An image came into my mind that I’ve seen over and over in dental offices. It’s an image of a mouth that has lost a permanent tooth. The loss of the tooth leaves a gaping hole in the orderly row of teeth. The neighboring teeth begin to lean in toward the gap, exposing parts of their roots that then may be subject to decay. The tooth above the gap extends down as well, with a similar root exposure. All these teeth move toward the gap, but cannot fill it, and they create opportunity for further issues and deterioration as they move.
This seems to be what often happens to families when someone dies. I think of my own family. My brother brought to our world a presence that we all counted on more than we could have imagined. His energy and existence gave us support as we settled into our roles over time, and we supported him in turn, all of us rooted down close to one another in a way that made sense to us. When he died, a gaping hole opened up. We found ourselves trying and failing to stay upright beside a chasm that offered no support, trying to fill in what he provided in terms of emotions, ideas, and actions. Of course, though, we can’t. We can’t stop leaning into the hole, but the hole remains. He is irreplaceable. And as we try to compensate, we lean precariously, risking damage, experiencing increased stress, feeling unbalanced.

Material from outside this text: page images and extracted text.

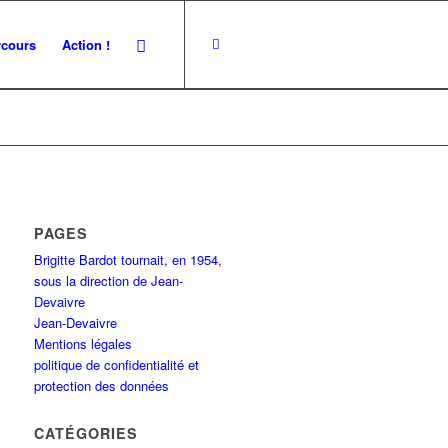
rcours
Action !
PAGES
Brigitte Bardot tournait, en 1954,
sous la direction de Jean-
Devaivre
Jean-Devaivre
Mentions légales
politique de confidentialité et
protection des données
CATÉGORIES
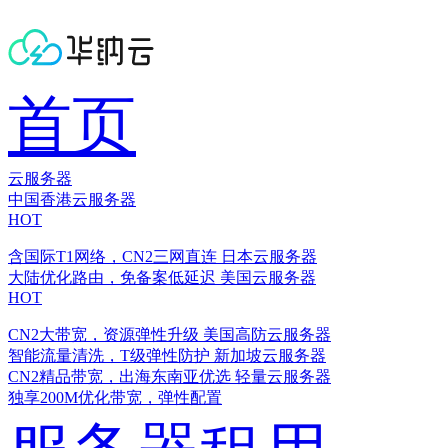
首页
云服务器
中国香港云服务器
HOT
含国际T1网络，CN2三网直连
日本云服务器
大陆优化路由，免备案低延迟
美国云服务器
HOT
CN2大带宽，资源弹性升级
美国高防云服务器
智能流量清洗，T级弹性防护
新加坡云服务器
CN2精品带宽，出海东南亚优选
轻量云服务器
独享200M优化带宽，弹性配置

The dentist, of course, has a solution to the dental version of this problem. In goes a dental implant to fill the gap, a fake tooth looking just like the real one, and the other teeth settle back into their habitual locations, supported on all sides once again. Would that there were such an easy solution for those of us coping with the loss of someone we love, someone who formed such an important part of the stability of our lives.
What do we do to prevent ourselves from falling into the chasm? How do we find something to hang on to, a support that can help us even as we realize that we have no implant option and that nothing can fill the hole? Humans latch onto a myriad of things under these circumstances – words of wisdom, spiritual and religious teachings, exercise, work, alcohol, drugs, nature, art, music, each other, among many others. We pull these things close and try to stabilize ourselves, we throw them into the hole and try to fill it up.
And we change, too, as we shift. We try to do things that the person who died used to do. We try to adopt roles this person held so naturally. We try to augment aspects of ourselves that are like the person who is gone, qualities that perhaps didn't fully develop because someone else in the family had a lock on that particular area.
It hasn’t been that long since my brother died, and honestly, I’m not yet sure what will reliably keep us all from leaning over so far that we expose our roots to damage and decay. I’m going to keep trying things, though, to see what might help. I think that’s what Frank would want me to do, to fight being pulled down into the chasm left by his untimely death. I’ll fight, Frank, I’ll fight.